Photo: University of Oxford
The light that zips data across the Internet’s backbone used to stop a long way from the data’s final destination. Now it goes all the way to your home. Why not go the last step and take the light all the way to the computer or TV, projecting it through the air over the last few meters and only converting it to an electronic signal at the end? Oxford University is doing just that with a system that takes light from the fiber, amplifies it, and beams it across a room to deliver data at more than 100 gigabits per second.
Such indoor optical wireless probably wouldn’t replace Wi-Fi, says Ariel Gomez, a Ph.D. student in photonics at Oxford University who describes the system in IEEE Photonics Technology Letters. But with a potential for data rates of 3 terabits per second and up, it could certainly find its uses. Wi-Fi, by contrast, tops out at about 7 Gb/s. And with light, there’s no worry about sticking to a limited set of radio frequencies. “If you’re in the optical window, you have virtually unlimited bandwidth and unlicensed spectrum,” Gomez says.

To accomplish this, they’d install a base station on the ceiling of a room, which would project the light toward the computer and also receive data heading out from the computer to the Internet.
The trick, of course, is getting the light beam exactly where it needs to go. An optical fiber makes for a target that’s only 8 or 9 micrometers in diameter, after all. The team, which also included researchers from University College, London, accomplished this using so-called holographic beam steering at both the transmitter and receiver ends. These use an array of liquid crystals to create a programmable diffraction grating that reflects the light in the desired direction. The device is similar to that used in projectors, says Dominic O’Brien, a photonics engineer at Oxford who directed the work.
It’s important to use transceivers with a wide field of view to make the alignment task easier, particularly because the device relies on wavelength division multiplexing, which splits the signal into slightly different colors of light. Like a prism, the diffraction grating of the beam steerer bends each wavelength a different amount. With a 60° field of view, the team was able to transmit six different wavelengths, each at 37.4 Gb/s, for an aggregate bandwidth of 224 Gb/s. With a 36° field of view, they managed only three channels, for 112 Gb/s.
The system requires a direct line of sight, and for now the receiver must be in a fixed position. The next step, O’Brien says, is to develop a tracking and location system so that a user could place a laptop at a random spot on a table and have the system find it and create a link.

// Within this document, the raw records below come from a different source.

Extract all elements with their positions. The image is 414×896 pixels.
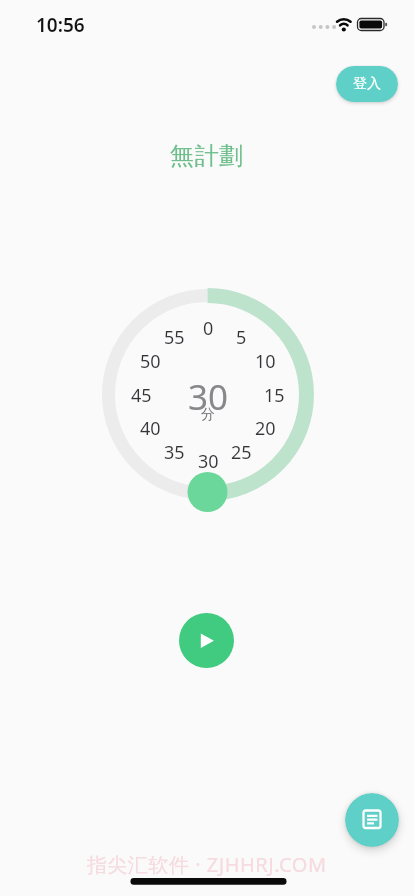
staticText: 45 bbox=[131, 383, 152, 408]
staticText: 25 bbox=[231, 440, 252, 465]
staticText: 登入 bbox=[353, 75, 381, 93]
staticText: 指尖汇软件 · ZJHHRJ.COM bbox=[87, 851, 327, 878]
staticText: 5 bbox=[236, 325, 247, 350]
staticText: 20 bbox=[255, 416, 276, 441]
staticText: 分 bbox=[201, 406, 215, 424]
staticText: 0 bbox=[203, 316, 214, 341]
button[interactable]: 登入 bbox=[336, 66, 398, 102]
staticText: 10:56 bbox=[36, 12, 85, 38]
staticText: 10 bbox=[255, 349, 276, 374]
button[interactable] bbox=[179, 613, 234, 668]
staticText: 40 bbox=[140, 416, 161, 441]
staticText: 30 bbox=[198, 449, 219, 474]
staticText: 35 bbox=[164, 440, 185, 465]
staticText: 50 bbox=[140, 349, 161, 374]
staticText: 55 bbox=[164, 325, 185, 350]
button[interactable] bbox=[345, 793, 399, 847]
staticText: 無計劃 bbox=[170, 141, 244, 171]
staticText: 30 bbox=[188, 373, 229, 417]
staticText: 15 bbox=[264, 383, 285, 408]
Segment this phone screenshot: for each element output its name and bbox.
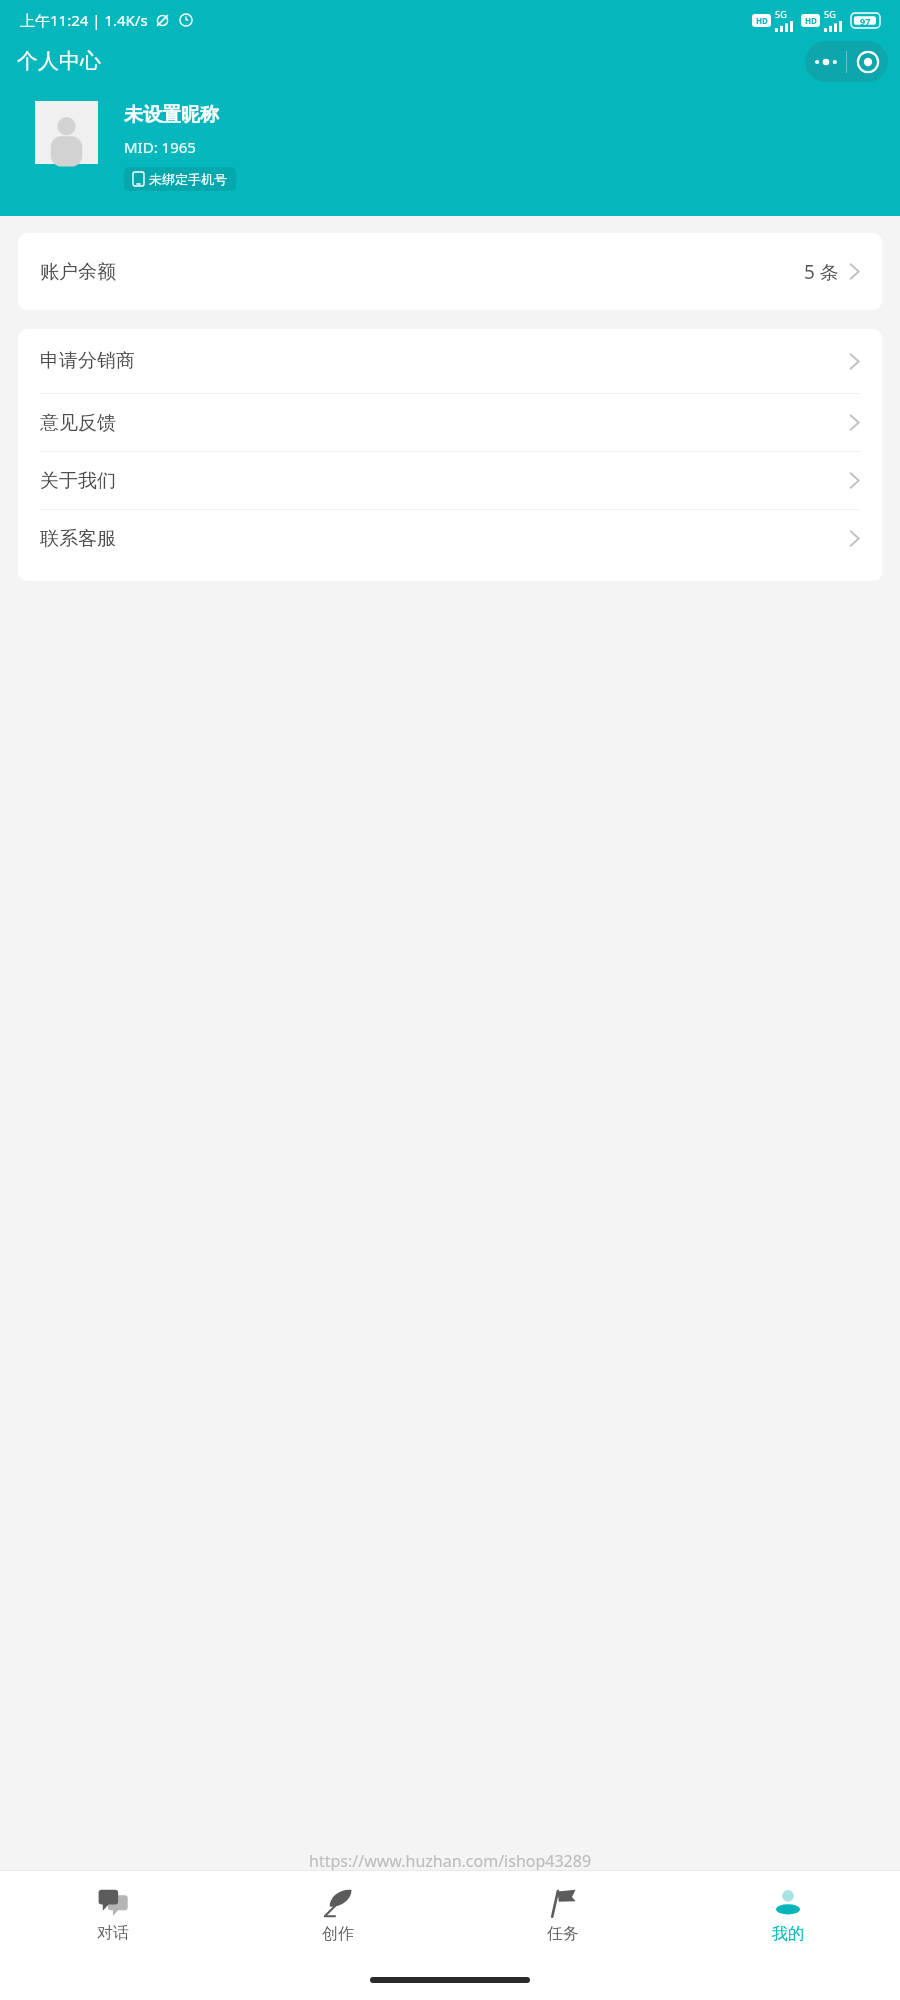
staticText: 账户余额 [40, 260, 116, 284]
button[interactable]: 申请分销商 [18, 329, 882, 393]
button[interactable]: 关于我们 [18, 452, 882, 509]
button[interactable]: 联系客服 [18, 510, 882, 567]
staticText: 意见反馈 [40, 411, 116, 435]
staticText: 个人中心 [17, 48, 101, 74]
button[interactable]: 意见反馈 [18, 394, 882, 451]
button[interactable]: 未绑定手机号 [124, 167, 236, 191]
staticText: 5G [775, 8, 787, 20]
staticText: 5 条 [804, 259, 839, 285]
staticText: 我的 [772, 1924, 804, 1944]
staticText: https://www.huzhan.com/ishop43289 [309, 1850, 592, 1870]
button[interactable]: 账户余额 [18, 233, 882, 310]
button[interactable]: 我的 [675, 1871, 900, 1960]
staticText: 任务 [547, 1924, 579, 1944]
staticText: 97 [860, 15, 871, 27]
staticText: 创作 [322, 1924, 354, 1944]
button[interactable]: More options [805, 41, 846, 82]
staticText: 关于我们 [40, 469, 116, 493]
staticText: 联系客服 [40, 527, 116, 551]
staticText: 上午11:24 | 1.4K/s [20, 10, 148, 30]
staticText: HD [805, 15, 817, 26]
button[interactable]: 对话 [0, 1871, 225, 1960]
button[interactable]: Close [847, 41, 888, 82]
staticText: MID: 1965 [124, 137, 196, 157]
staticText: 对话 [97, 1923, 129, 1943]
staticText: 申请分销商 [40, 349, 135, 373]
button[interactable]: 创作 [225, 1871, 450, 1960]
staticText: 未设置昵称 [124, 103, 219, 127]
staticText: 未绑定手机号 [149, 171, 227, 187]
staticText: HD [756, 15, 768, 26]
button[interactable]: 任务 [450, 1871, 675, 1960]
staticText: 5G [824, 8, 836, 20]
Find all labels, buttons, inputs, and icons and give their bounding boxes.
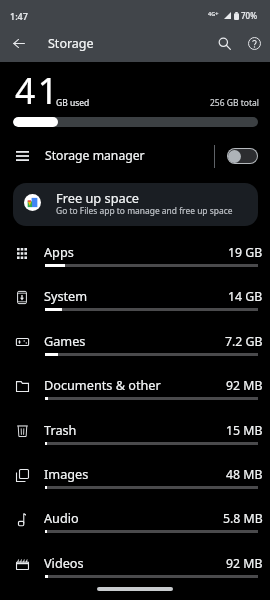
button[interactable]: Help: [236, 25, 270, 62]
staticText: 5.8 MB: [223, 510, 263, 527]
staticText: Storage: [48, 35, 94, 52]
staticText: 92 MB: [226, 377, 263, 394]
staticText: Audio: [44, 509, 79, 526]
staticText: 15 MB: [226, 422, 263, 439]
staticText: Games: [44, 332, 86, 349]
button[interactable]: System: [0, 284, 270, 324]
staticText: Free up space: [56, 189, 140, 206]
staticText: 41: [15, 66, 61, 114]
staticText: Trash: [44, 421, 77, 438]
staticText: 92 MB: [226, 555, 263, 572]
button[interactable]: Audio: [0, 506, 270, 546]
button[interactable]: Trash: [0, 418, 270, 458]
staticText: 4G+: [208, 10, 219, 17]
staticText: Storage manager: [45, 147, 145, 164]
staticText: System: [44, 287, 88, 304]
staticText: Apps: [44, 243, 74, 260]
button[interactable]: Images: [0, 462, 270, 502]
staticText: 256 GB total: [210, 97, 259, 109]
button[interactable]: Videos: [0, 551, 270, 591]
staticText: 1:47: [10, 10, 28, 22]
button[interactable]: Storage manager toggle: [222, 140, 264, 172]
button[interactable]: Documents & other: [0, 373, 270, 413]
button[interactable]: Games: [0, 329, 270, 369]
staticText: 7.2 GB: [225, 333, 263, 350]
staticText: 70%: [241, 10, 257, 21]
button[interactable]: Storage manager: [0, 138, 270, 174]
staticText: 48 MB: [226, 466, 263, 483]
staticText: 14 GB: [228, 288, 263, 305]
staticText: GB used: [56, 97, 90, 109]
button[interactable]: Apps: [0, 240, 270, 280]
staticText: Videos: [44, 554, 84, 571]
staticText: 19 GB: [228, 244, 263, 261]
button[interactable]: Search: [206, 25, 243, 62]
staticText: Images: [44, 465, 89, 482]
staticText: Go to Files app to manage and free up sp…: [56, 205, 233, 217]
staticText: Documents & other: [44, 376, 161, 393]
button[interactable]: Back: [0, 24, 37, 61]
button[interactable]: Free up space: [13, 183, 258, 226]
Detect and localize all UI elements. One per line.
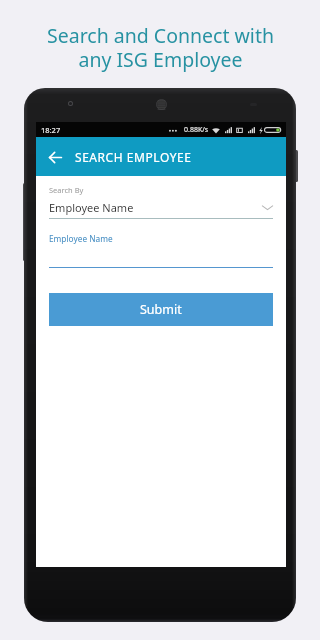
button[interactable]: Submit: [49, 293, 273, 326]
staticText: Search and Connect with any ISG Employee: [47, 22, 274, 73]
staticText: Submit: [140, 301, 182, 318]
staticText: 18:27: [41, 125, 61, 135]
button[interactable]: Search By: [49, 176, 273, 219]
staticText: Employee Name: [49, 233, 113, 244]
staticText: 0.88K/s: [184, 125, 209, 135]
button[interactable]: Back: [43, 145, 67, 169]
button[interactable]: Employee Name: [49, 219, 273, 268]
staticText: SEARCH EMPLOYEE: [75, 149, 192, 165]
staticText: Employee Name: [49, 200, 134, 215]
staticText: Search By: [49, 185, 84, 195]
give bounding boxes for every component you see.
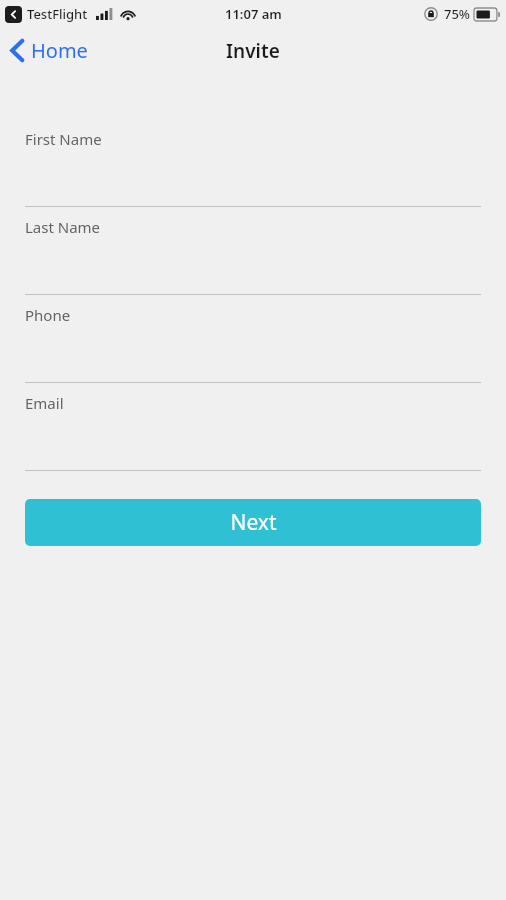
button[interactable]: Phone: [0, 295, 506, 383]
staticText: TestFlight: [27, 5, 88, 23]
staticText: Phone: [25, 305, 71, 325]
button[interactable]: Last Name: [0, 207, 506, 295]
button[interactable]: Home: [0, 31, 100, 70]
button[interactable]: Next: [25, 499, 481, 546]
staticText: 75%: [444, 5, 470, 23]
staticText: Home: [31, 37, 88, 64]
staticText: Next: [230, 508, 277, 537]
staticText: First Name: [25, 129, 102, 149]
staticText: Last Name: [25, 217, 101, 237]
button[interactable]: Email: [0, 383, 506, 471]
staticText: Email: [25, 393, 64, 413]
staticText: 11:07 am: [225, 5, 282, 23]
button[interactable]: First Name: [0, 119, 506, 207]
staticText: Invite: [226, 38, 280, 64]
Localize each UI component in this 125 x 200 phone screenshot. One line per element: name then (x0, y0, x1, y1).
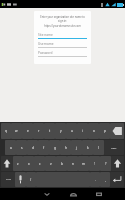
staticText: b (61, 162, 63, 166)
staticText: ! (94, 162, 95, 166)
staticText: ?123 (6, 178, 11, 181)
staticText: e (27, 129, 29, 133)
staticText: q (5, 129, 7, 133)
button[interactable]: a (5, 140, 16, 155)
staticText: r (38, 129, 40, 133)
staticText: f (43, 146, 45, 150)
button[interactable]: p (99, 123, 110, 139)
staticText: n (72, 162, 74, 166)
button[interactable]: v (45, 156, 56, 171)
staticText: Enter your organization site name to sig… (38, 15, 87, 23)
staticText: / (30, 178, 32, 182)
button[interactable]: Shift right (111, 156, 124, 171)
staticText: Next (111, 146, 117, 149)
button[interactable]: k (82, 140, 93, 155)
staticText: g (54, 146, 56, 150)
button[interactable]: d (27, 140, 38, 155)
button[interactable]: Back (42, 189, 52, 199)
button[interactable]: f (38, 140, 49, 155)
button[interactable]: Backspace (110, 123, 124, 139)
button[interactable]: , (100, 172, 110, 187)
button[interactable]: ! (89, 156, 100, 171)
staticText: s (21, 146, 23, 150)
button[interactable]: ?123 (1, 172, 15, 187)
staticText: y (60, 129, 62, 133)
button[interactable]: c (34, 156, 45, 171)
button[interactable]: t (44, 123, 55, 139)
button[interactable]: ? (100, 156, 111, 171)
button[interactable]: . (90, 172, 100, 187)
staticText: . (95, 178, 96, 182)
button[interactable]: q (1, 123, 11, 139)
button[interactable]: b (56, 156, 67, 171)
staticText: u (71, 129, 73, 133)
staticText: j (76, 146, 77, 150)
button[interactable]: n (67, 156, 78, 171)
staticText: , (105, 178, 106, 182)
button[interactable]: Shift (1, 156, 13, 171)
button[interactable]: z (13, 156, 23, 171)
button[interactable]: i (77, 123, 88, 139)
staticText: ? (105, 162, 107, 166)
button[interactable]: e (22, 123, 33, 139)
button[interactable]: h (60, 140, 71, 155)
staticText: w (15, 129, 18, 133)
staticText: x (28, 162, 30, 166)
staticText: v (50, 162, 52, 166)
button[interactable]: m (78, 156, 89, 171)
staticText: a (10, 146, 12, 150)
staticText: d (32, 146, 34, 150)
staticText: i (82, 129, 83, 133)
staticText: k (87, 146, 89, 150)
staticText: o (93, 129, 95, 133)
staticText: m (82, 162, 85, 166)
button[interactable]: / (26, 172, 36, 187)
button[interactable]: Recent apps (94, 189, 104, 199)
button[interactable]: u (66, 123, 77, 139)
button[interactable]: x (23, 156, 34, 171)
button[interactable]: l (93, 140, 104, 155)
staticText: https://yoursitename.site.com (38, 24, 87, 28)
staticText: t (49, 129, 51, 133)
button[interactable]: r (33, 123, 44, 139)
staticText: h (65, 146, 67, 150)
button[interactable]: Enter (110, 172, 124, 187)
button[interactable]: Home (68, 189, 78, 199)
button[interactable]: Next (104, 140, 124, 155)
button[interactable]: Site name (38, 33, 87, 39)
staticText: Site name (38, 33, 53, 37)
button[interactable]: y (55, 123, 66, 139)
staticText: c (39, 162, 41, 166)
staticText: Password (38, 51, 53, 55)
button[interactable]: Voice input (15, 172, 26, 187)
button[interactable]: g (49, 140, 60, 155)
button[interactable]: Username (38, 42, 87, 48)
staticText: z (17, 162, 19, 166)
button[interactable]: s (16, 140, 27, 155)
button[interactable]: o (88, 123, 99, 139)
button[interactable]: j (71, 140, 82, 155)
staticText: Username (38, 42, 54, 46)
staticText: p (104, 129, 106, 133)
staticText: l (98, 146, 99, 150)
button[interactable]: w (11, 123, 22, 139)
button[interactable]: Password (38, 51, 87, 57)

Brien is a member of the Ultra-Parallel Visible Light Communications project, with colleagues at the Universities of Edinburgh, Strathclyde, St. Andrews, and Cambridge. One of their goals is to develop LiFi, which uses the light that’s also illuminating a room as a way to send data signals. He says LiFi usually refers to schemes based on visible wavelengths of light, whereas this system relies on infrared light at 1550 nm, which is used in telecommunications.
All these technologies—Wi-Fi, LiFi, optical wireless—may wind up being part of how people link devices to the Internet. “The world of communications is a world where everybody always wants more bandwidth,” O’Brien says.